Look through the data and write out every line with the word "Material" in it.

■ Information supplied:
☆ ☆ ☆

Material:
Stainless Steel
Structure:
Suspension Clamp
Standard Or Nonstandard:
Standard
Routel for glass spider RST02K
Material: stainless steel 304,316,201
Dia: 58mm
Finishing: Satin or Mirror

☆ ☆ ☆

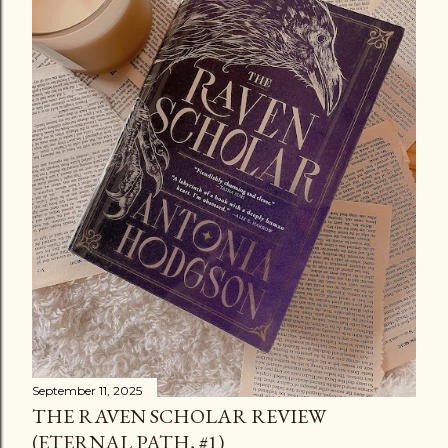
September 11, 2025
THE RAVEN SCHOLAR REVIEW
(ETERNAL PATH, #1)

☆ ☆ ☆

■ Result for this exercise:
Material:
Material: stainless steel 304,316,201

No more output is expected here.